BEGIN

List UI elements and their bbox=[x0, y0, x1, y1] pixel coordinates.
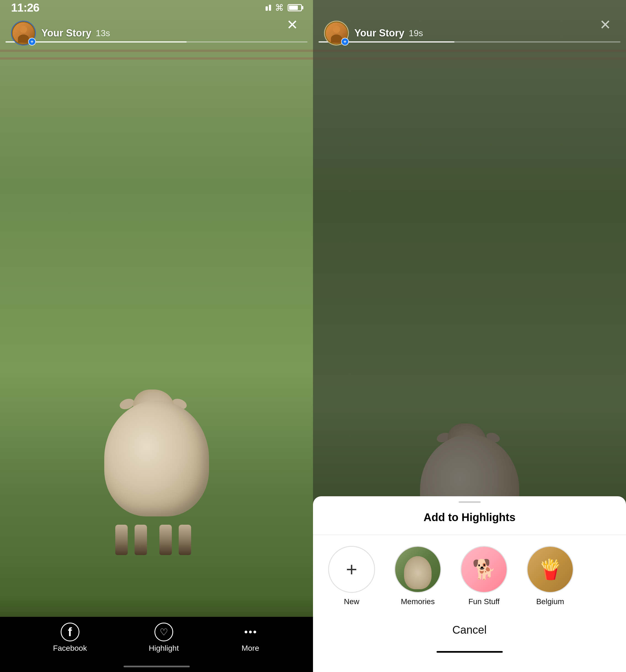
battery-icon bbox=[287, 4, 302, 11]
cancel-button[interactable]: Cancel bbox=[313, 617, 626, 643]
facebook-label: Facebook bbox=[53, 644, 87, 653]
right-close-button[interactable]: ✕ bbox=[596, 15, 615, 34]
wifi-icon: ⌘ bbox=[275, 2, 284, 13]
right-story-content[interactable]: + Your Story 19s ✕ Add to Highlights + bbox=[313, 0, 626, 672]
new-plus-icon: + bbox=[346, 560, 357, 579]
highlight-belgium-item[interactable]: 🍟 Belgium bbox=[523, 546, 578, 606]
story-username: Your Story bbox=[41, 27, 91, 39]
facebook-button[interactable]: f Facebook bbox=[53, 622, 87, 653]
story-duration: 13s bbox=[96, 28, 110, 38]
right-story-duration: 19s bbox=[409, 28, 423, 38]
right-avatar[interactable]: + bbox=[324, 21, 349, 46]
home-indicator bbox=[0, 667, 313, 672]
clock: 11:26 bbox=[11, 1, 39, 14]
right-story-username: Your Story bbox=[354, 27, 404, 39]
right-home-indicator bbox=[313, 646, 626, 661]
story-info: Your Story 13s bbox=[41, 27, 110, 39]
sheet-title: Add to Highlights bbox=[313, 511, 626, 524]
avatar-plus-icon[interactable]: + bbox=[28, 38, 36, 46]
memories-highlight-label: Memories bbox=[401, 597, 435, 606]
highlight-label: Highlight bbox=[149, 644, 179, 653]
highlight-memories-item[interactable]: Memories bbox=[390, 546, 445, 606]
right-close-icon: ✕ bbox=[600, 18, 611, 32]
signal-icon bbox=[266, 5, 271, 11]
highlight-new-item[interactable]: + New bbox=[324, 546, 379, 606]
right-screen: + Your Story 19s ✕ Add to Highlights + bbox=[313, 0, 626, 672]
right-story-header: + Your Story 19s bbox=[313, 15, 626, 51]
story-background bbox=[0, 0, 313, 617]
right-avatar-plus-icon[interactable]: + bbox=[341, 38, 349, 46]
sheep-image bbox=[91, 384, 223, 555]
highlight-fun-stuff-item[interactable]: 🐕 Fun Stuff bbox=[456, 546, 511, 606]
add-to-highlights-sheet: Add to Highlights + New bbox=[313, 496, 626, 672]
status-bar: 11:26 ⌘ bbox=[0, 0, 313, 15]
belgium-highlight-label: Belgium bbox=[536, 597, 564, 606]
highlight-button[interactable]: ♡ Highlight bbox=[149, 622, 179, 653]
story-header: + Your Story 13s bbox=[0, 15, 313, 51]
bottom-toolbar: f Facebook ♡ Highlight More bbox=[0, 617, 313, 667]
highlight-icon: ♡ bbox=[154, 623, 173, 641]
belgium-thumb: 🍟 bbox=[527, 546, 574, 593]
more-label: More bbox=[242, 644, 259, 653]
cancel-label: Cancel bbox=[452, 624, 487, 636]
close-button[interactable]: ✕ bbox=[283, 15, 302, 34]
left-story-content[interactable]: 11:26 ⌘ bbox=[0, 0, 313, 617]
new-highlight-circle: + bbox=[328, 546, 375, 593]
sheet-handle bbox=[459, 501, 481, 503]
close-icon: ✕ bbox=[286, 18, 298, 32]
right-story-info: Your Story 19s bbox=[354, 27, 423, 39]
avatar[interactable]: + bbox=[11, 21, 36, 46]
left-screen: 11:26 ⌘ bbox=[0, 0, 313, 672]
highlights-row: + New Memories 🐕 bbox=[313, 546, 626, 606]
more-button[interactable]: More bbox=[241, 622, 260, 653]
new-highlight-label: New bbox=[344, 597, 359, 606]
facebook-icon: f bbox=[61, 623, 79, 641]
more-icon bbox=[245, 631, 256, 633]
status-icons: ⌘ bbox=[266, 2, 302, 13]
memories-thumb bbox=[394, 546, 441, 593]
fun-stuff-highlight-label: Fun Stuff bbox=[468, 597, 499, 606]
fun-stuff-thumb: 🐕 bbox=[460, 546, 507, 593]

END

▶ _INSTRUCTIONS FOR THE TASK_
Among the lines of the preceding data, which ones hold the word "plus"? List them.

▶ _ANSWER SPACE_
new-plus-icon: + bbox=[346, 560, 357, 579]
avatar-plus-icon[interactable]: + bbox=[28, 38, 36, 46]
right-avatar-plus-icon[interactable]: + bbox=[341, 38, 349, 46]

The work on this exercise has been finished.